Was mir Sorgen macht, ist der große Unterschied bei Lungenembolien: Es waren nämlich elf in der Colchicin-Gruppe und zwei in der Placebo-Gruppe.
Was haben wir daraus gelernt?
- Die Pressemeldung hatte den Eindruck erweckt, dass jetzt eine sensationelle Therapie zur Verfügung steht.
- Wenn man die Publikation liest, die noch nicht peer-reviewt ist, dann sieht man zunächst mal, dass der primäre Endpunkt nicht signifikant unterschiedlich war.

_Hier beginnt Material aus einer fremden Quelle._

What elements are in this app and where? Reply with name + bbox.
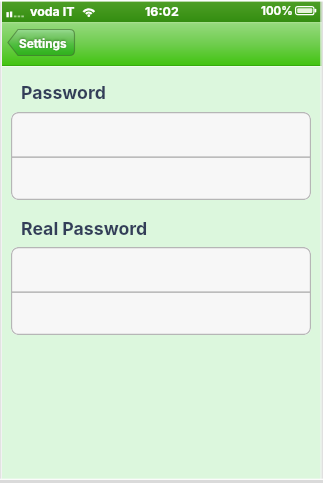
button[interactable]: Confirm password field [11,157,311,200]
other: Cellular signal strength [6,10,25,19]
staticText: Settings [19,37,67,51]
staticText: 100% [261,4,293,18]
other: Wi-Fi connected [81,5,98,18]
button[interactable]: Settings [7,29,75,56]
staticText: voda IT [30,4,75,19]
staticText: Password [21,82,106,103]
other: Battery full [295,6,318,17]
staticText: Real Password [21,218,148,239]
button[interactable]: Real password field [11,247,311,292]
button[interactable]: Confirm real password field [11,292,311,335]
staticText: 16:02 [145,4,179,19]
button[interactable]: Password field [11,112,311,157]
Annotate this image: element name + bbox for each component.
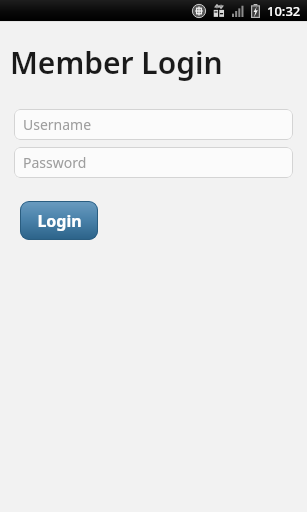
staticText: 10:32	[267, 2, 301, 20]
staticText: Member Login	[10, 42, 223, 83]
button[interactable]: Login	[20, 201, 98, 240]
other: 3G network	[213, 4, 225, 18]
staticText: Username	[23, 115, 92, 134]
other: Input method	[192, 4, 206, 18]
other: Battery charging	[251, 4, 260, 18]
button[interactable]: Password	[14, 147, 293, 178]
staticText: Login	[37, 210, 82, 232]
other: Signal strength	[232, 5, 245, 17]
staticText: Password	[23, 153, 87, 172]
button[interactable]: Username	[14, 109, 293, 140]
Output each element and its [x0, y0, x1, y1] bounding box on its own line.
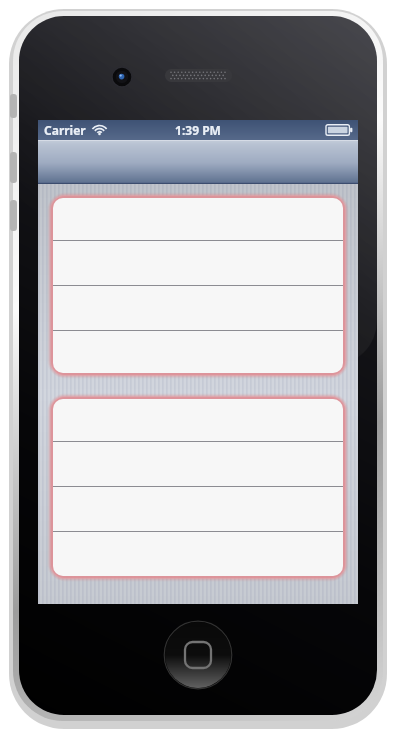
- button[interactable]: [53, 532, 343, 576]
- other: Wi-Fi signal strength: [92, 124, 107, 136]
- staticText: 1:39 PM: [175, 122, 221, 138]
- button[interactable]: [53, 331, 343, 373]
- button[interactable]: [53, 198, 343, 240]
- other: Battery level: [326, 124, 353, 136]
- staticText: Carrier: [44, 122, 86, 138]
- button[interactable]: [53, 399, 343, 441]
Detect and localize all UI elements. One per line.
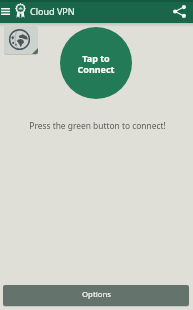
button[interactable]: Tap to Connect xyxy=(60,27,132,99)
button[interactable]: Menu xyxy=(0,0,11,23)
button[interactable]: Share xyxy=(170,0,193,23)
staticText: Cloud VPN xyxy=(30,5,75,17)
staticText: Options xyxy=(82,289,111,300)
button[interactable]: Options xyxy=(3,285,189,306)
button[interactable]: Select server location xyxy=(4,26,38,54)
staticText: Tap to Connect xyxy=(77,52,115,75)
staticText: Press the green button to connect! xyxy=(29,120,166,131)
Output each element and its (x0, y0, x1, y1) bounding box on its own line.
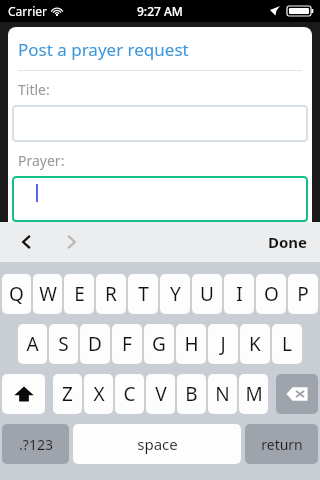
staticText: W (39, 281, 57, 307)
button[interactable]: J (208, 324, 238, 364)
staticText: return (261, 435, 303, 454)
button[interactable]: space (73, 424, 241, 464)
button[interactable]: A (18, 324, 47, 364)
staticText: 9:27 AM (137, 3, 183, 19)
button[interactable]: V (146, 374, 175, 414)
staticText: R (105, 281, 117, 307)
staticText: Carrier (8, 3, 48, 19)
button[interactable]: X (84, 374, 113, 414)
staticText: S (58, 331, 69, 357)
button[interactable]: Q (2, 274, 31, 314)
button[interactable]: K (240, 324, 270, 364)
staticText: K (249, 331, 261, 357)
staticText: U (200, 281, 214, 307)
staticText: D (88, 331, 102, 357)
staticText: F (122, 331, 132, 357)
button[interactable]: U (192, 274, 222, 314)
staticText: T (138, 281, 149, 307)
staticText: X (93, 381, 105, 407)
staticText: O (264, 281, 279, 307)
staticText: V (155, 381, 167, 407)
staticText: E (74, 281, 85, 307)
button[interactable]: G (144, 324, 174, 364)
staticText: space (137, 434, 178, 454)
staticText: H (184, 331, 199, 357)
staticText: B (185, 381, 198, 407)
staticText: Y (170, 281, 181, 307)
button[interactable]: P (288, 274, 318, 314)
staticText: A (26, 331, 39, 357)
staticText: .?123 (19, 435, 53, 454)
staticText: Post a prayer request (18, 38, 189, 61)
button[interactable]: Next field (52, 223, 90, 261)
staticText: I (236, 281, 243, 307)
button[interactable] (12, 176, 308, 222)
staticText: N (215, 381, 230, 407)
button[interactable]: Shift (2, 374, 45, 414)
staticText: L (282, 331, 292, 357)
button[interactable]: Backspace (276, 374, 318, 414)
button[interactable]: O (256, 274, 286, 314)
staticText: Title: (18, 80, 50, 99)
button[interactable]: E (64, 274, 94, 314)
staticText: M (245, 381, 263, 407)
button[interactable]: M (239, 374, 268, 414)
staticText: J (220, 331, 226, 357)
button[interactable]: W (33, 274, 62, 314)
staticText: Prayer: (18, 151, 65, 170)
button[interactable]: H (176, 324, 206, 364)
button[interactable]: return (245, 424, 318, 464)
button[interactable]: Done (268, 232, 308, 252)
button[interactable]: L (272, 324, 302, 364)
button[interactable]: D (80, 324, 110, 364)
button[interactable]: S (49, 324, 78, 364)
button[interactable] (12, 105, 308, 142)
staticText: Done (268, 232, 308, 252)
staticText: Z (62, 381, 73, 407)
button[interactable]: I (224, 274, 254, 314)
staticText: P (297, 281, 309, 307)
button[interactable]: Y (160, 274, 190, 314)
button[interactable]: N (208, 374, 237, 414)
button[interactable]: Z (53, 374, 82, 414)
staticText: G (152, 331, 166, 357)
button[interactable]: R (96, 274, 126, 314)
button[interactable]: F (112, 324, 142, 364)
button[interactable]: B (177, 374, 206, 414)
button[interactable]: C (115, 374, 144, 414)
button[interactable]: Previous field (8, 223, 46, 261)
staticText: C (123, 381, 136, 407)
staticText: Q (9, 281, 24, 307)
button[interactable]: .?123 (2, 424, 69, 464)
button[interactable]: T (128, 274, 158, 314)
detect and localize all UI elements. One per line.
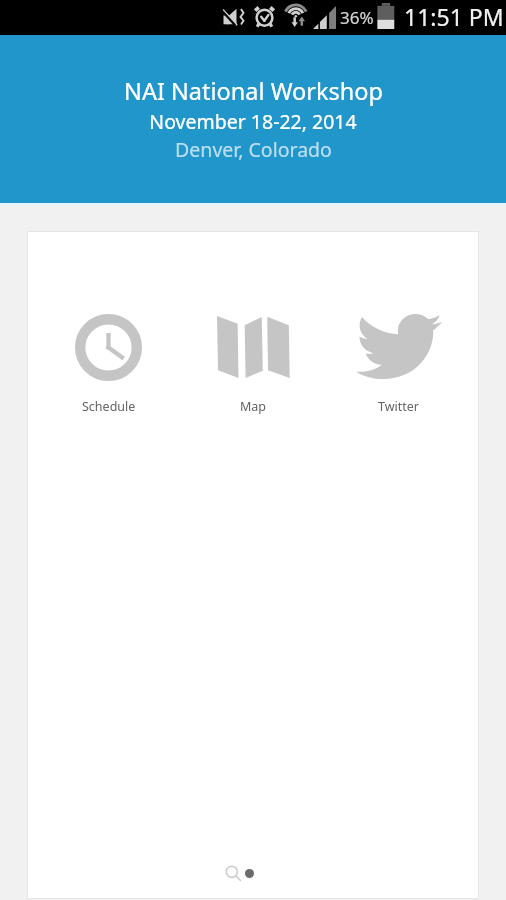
staticText: Schedule [82, 398, 136, 415]
button[interactable]: Search [225, 865, 242, 882]
button[interactable]: Map [181, 314, 326, 415]
staticText: Map [240, 398, 267, 415]
staticText: Twitter [378, 398, 419, 415]
staticText: NAI National Workshop [124, 75, 383, 107]
staticText: 11:51 PM [404, 1, 504, 32]
button[interactable]: Twitter [326, 314, 471, 415]
button[interactable]: Page 1 [245, 869, 254, 878]
staticText: November 18-22, 2014 [149, 108, 357, 135]
staticText: Denver, Colorado [175, 136, 332, 163]
button[interactable]: Schedule [36, 314, 181, 415]
staticText: 36% [340, 6, 374, 29]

- Der absolute Behandlungseffekt wäre mit 1,1% auch gering.
- Was am Wesentlichsten ist, ist, dass die beiden wirklich relevanten Endpunkte – nämlich Tod und Notwendigkeit einer künstlichen Atmung – nicht erreicht wurden.
- Was ist mit den Unterschieden der Lungenembolien?
- Es gibt weitere, etwas störende Aspekte, nämlich, dass zwei der Autoren Patente angemeldet haben für den Einsatz von Colchicin zur Behandlung von COVID-19.
Man sollte noch zuwarten. Es laufen noch 28 weitere Studien mit Colchicin und erst wenn eine zweite oder dritte Studie belegt, das Colchicin besser wirkt als Placebo, kann man überlegen, ob man das dann tatsächlich therapeutisch einsetzt.
Meine Damen und Herren, ich bin Hans-Christoph Diener von der Medizinischen Fakultät der Universität Duisburg Essen und das war eine neue Studie zum Einsatz von Colchicin bei der COVID-19 Infektion.
Vielen Dank fürs Zuhören und Zuschauen.